63. En effet, de jure, l’appréciation de la perte de valeur du fonds de commerce est définie par l’universalité des droits qui la constituent et dont la valorisation ne peut être saisie qu’à partir du constat de sa cession, ou de sa disparition, et tandis qu’au jour de la clôture des débats devant la cour le 23 septembre 2021, le groupe Parabole poursuivait son activité, l’horizon temporel futur de la valorisation de ses fonds de commerce par une comparaison de leur valeur en 2008, avec celle en 2012, n’est pas possible.
64. D’autre part, et suivant le cadre du litige rappelé au § 30 ci-dessus, la valorisation des pertes du groupe Parabole doit être déterminée par des variables qui conservent leur lien direct et tangible avec le fait générateur de la pratique anticoncurrentielle retenue à l’encontre du GCP, et par conséquent avec la situation du marché pertinent ainsi que des prix de la distribution de programmes audiovisuels payants à compter de 2013.

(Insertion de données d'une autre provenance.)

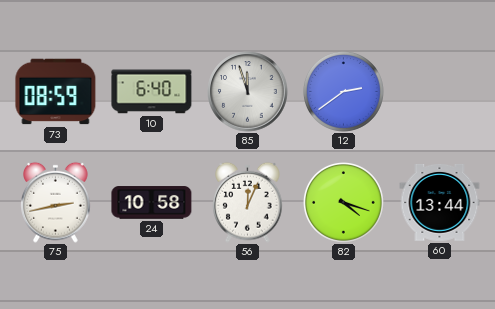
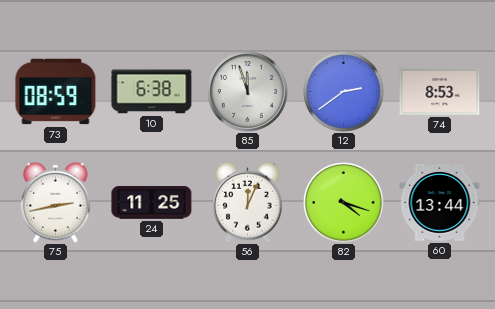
10: 6:40 -> 6:38
74: none -> 8:53
24: 10:58 -> 11:25
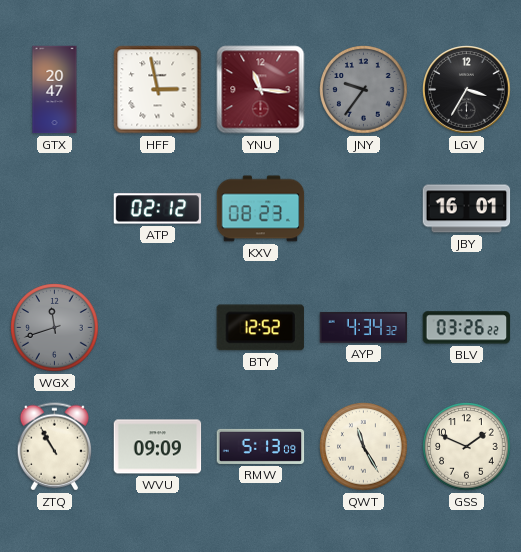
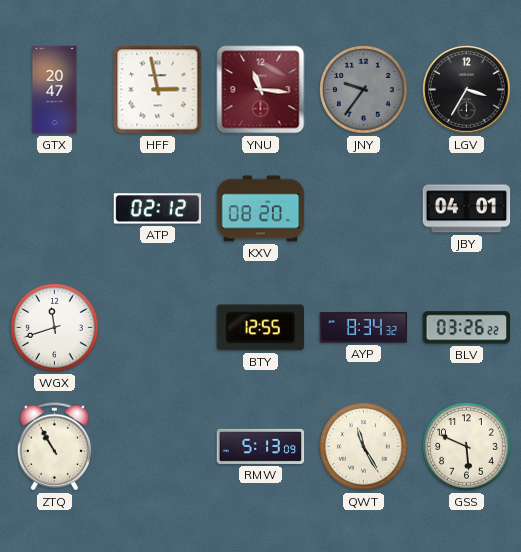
KXV: 08:23 -> 08:20
JBY: 16:01 -> 04:01
WGX dial: grey -> white
BTY: 12:52 -> 12:55
AYP: 4:34 -> 8:34
WVU: 09:09 -> none
GSS: 1:49 -> 5:49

65. A cet égard et incidemment, la cour relève que M. Y n’a pas ignoré ces demandes du groupe Parabole, qui étaient comprises dans le périmètre de son expertise élargie par le juge chargé de la mise en état (§8 et 9), et les a dûment discutées pages 28 à 30 de son rapport et les a écartées pour préserver l’intégrité de son analyse contrefactuelle du préjudice ainsi qu’il l’a rappelé en particulier pour réfuter la valorisation du préjudice que le groupe Parabole faisait valoir jusqu’en 2025, en relevant que seule la durée moyenne d’un abonnement constituait une donnée objective du préjudice (page 68 du rapport).
66. Pour sa mission, M. Z a identifié l’évaluation des préjudices à partir de 1er décembre de 2013 représentatifs 1) « de la perte des avantages économiques qui auraient résulté de l’exploitation d’un parc d’abonnés supplémentaires, c’est-à-dire des flux de trésorerie générés par ce parc, jusqu’à l’extinction de ce nombre supplémentaire d’abonnés par son attrition naturelle ( »churn« ) et 2) de l’impact sur le revenu généré par l’ensemble des abonnés s’il est établi que les agissements de la société GCP ont entraîné une dégradation des prix des sociétés du groupe Parabole ».
67. Sur la base des 40000 abonnés manquants en décembre 2012, M. Z a procédé à l’analyse contrefactuelle du parc des abonnés espérés et manquants après 2013 et adopté une durée moyenne d’abonnement de 4 ans et limité en conséquence à 2016, l’horizon des pertes du groupe Parabole.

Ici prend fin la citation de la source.